When will the Oil Age burn out?

When will the Oil Age burn out?
Economists disagree on the exact date the world will reach 'Peak Oil' - when global oil consumption will be at its maximum - but what is a conservative estimate?
3 min read
16 November, 2016
An economist from Shell believes that consumption will peak in around five years time [AFP]
The International Energy Agency has forecast that global oil consumption will peak in 2040.

The report, World Energy Outlook 2016, released on Wednesday, echoes many of OPEC's views on oil consumption and finds that policies restricting CO2 output will have the largest impact on oil usage.

OPEC also forecast last week that "Peak Oil" - the term reserved for the year when oil consumption is at its highest - would occur around 2040.

Analysts believe that the election of Donald Trump to become the next leader of the US could impact on this trend.

"I would say that Trump probably plays a part in Peak Oil," Tom Pugh, a commodities economist at Capital Economics told The New Arab.

"If Trump rolls back on efficiency standards and oil prices stay low - and the two things need to be combined - you can see a continued growth in consumption in the United States which would at least postpone peak oil demand."

Other economists disagree with this view, with some pointing out OPEC's inability to predict oil prices in the past.

"OPEC's secretariat and individual members have done a poor job calling the bottom and rebalancing for the current low price cycle," said Morgan Stanley in their weekly Commodity Manual report.

In its report, the IEA predicts a 30 pecent rise in global energy demand to 2040, resulting in an increase in fuel consumption.

"The difficulty of finding alternatives to oil in road freight, aviation and petrochemicals means that, up to 2040 the growth in these three sectors alone is greater than the growth in global oil demand," the IEA said.

The IEA - an autonomous economic  organisation connected with the OECD - also believes that this will be consistently met through fossil fuels, despite a major investment in renewable energy.

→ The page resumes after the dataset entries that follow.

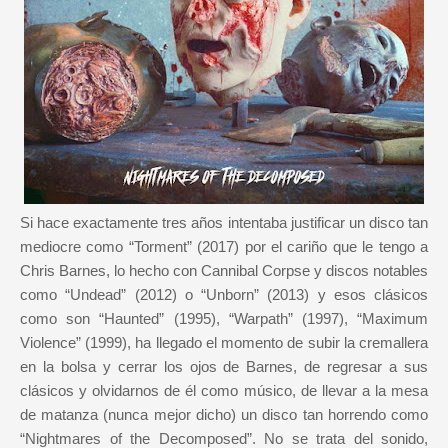
Si hace exactamente tres años intentaba justificar un disco tan
mediocre como “Torment” (2017) por el cariño que le tengo a
Chris Barnes, lo hecho con Cannibal Corpse y discos notables
como “Undead” (2012) o “Unborn” (2013) y esos clásicos
como son “Haunted” (1995), “Warpath” (1997), “Maximum
Violence” (1999), ha llegado el momento de subir la cremallera
en la bolsa y cerrar los ojos de Barnes, de regresar a sus
clásicos y olvidarnos de él como músico, de llevar a la mesa
de matanza (nunca mejor dicho) un disco tan horrendo como
“Nightmares of the Decomposed”. No se trata del sonido,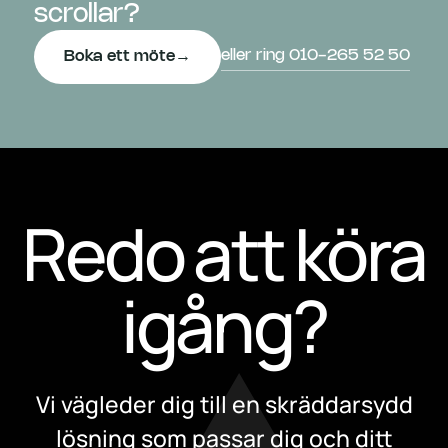
scrollar?
eller ring 010-265 52 50
Boka ett möte
→
Redo att köra
igång?
Vi vägleder dig till en skräddarsydd
lösning som passar dig och ditt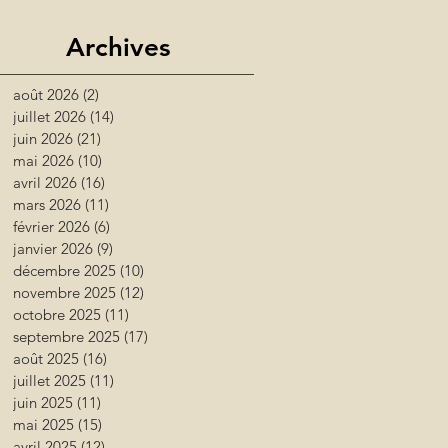
Archives
août 2026
(2)
2 posts
juillet 2026
(14)
14 posts
juin 2026
(21)
21 posts
mai 2026
(10)
10 posts
avril 2026
(16)
16 posts
mars 2026
(11)
11 posts
février 2026
(6)
6 posts
janvier 2026
(9)
9 posts
décembre 2025
(10)
10 posts
novembre 2025
(12)
12 posts
octobre 2025
(11)
11 posts
septembre 2025
(17)
17 posts
août 2025
(16)
16 posts
juillet 2025
(11)
11 posts
juin 2025
(11)
11 posts
mai 2025
(15)
15 posts
avril 2025
(12)
12 posts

"An increasing slice of the roughly $1.8 trillion of investment each year in the energy sector has been attracted to clean energy, at a time when investment in upstream oil and gas has fallen sharply," the IEA said in their report.

"OPEC’s Secretariat and individual members have done a poor job calling the bottom and rebalancing for the current low price cycle."
Morgan Stanley

 

BP's latest Energy Outlook report agrees with this view and forecasts Peak Oil at around 2035.

"The increase in consumption of liquid fuels is largely driven by the increase in the global vehicle fleet, which more than doubles from around 1.2 billion today to 2.4 billion by 2035," BP said in its report.

Pugh also agrees with this view and points towards the importance of a growing logistics and transport market globally.

"You will see oil consumption in OECD countries probably peaking before you do in developing nations," said Pugh.

"This is partly because, even as cars become more fuel efficient in those countries, the increase in the number of vehicles will also offset that fuel efficiency."

Shell's CFO Simon Henry disagrees with this view and provides more a bullish projection for Peak Oil.

"That peak may be somewhere between five and 15 years hence, and it will be driven by efficiency and substitution, more than offsetting the new demand for transport," said Henry.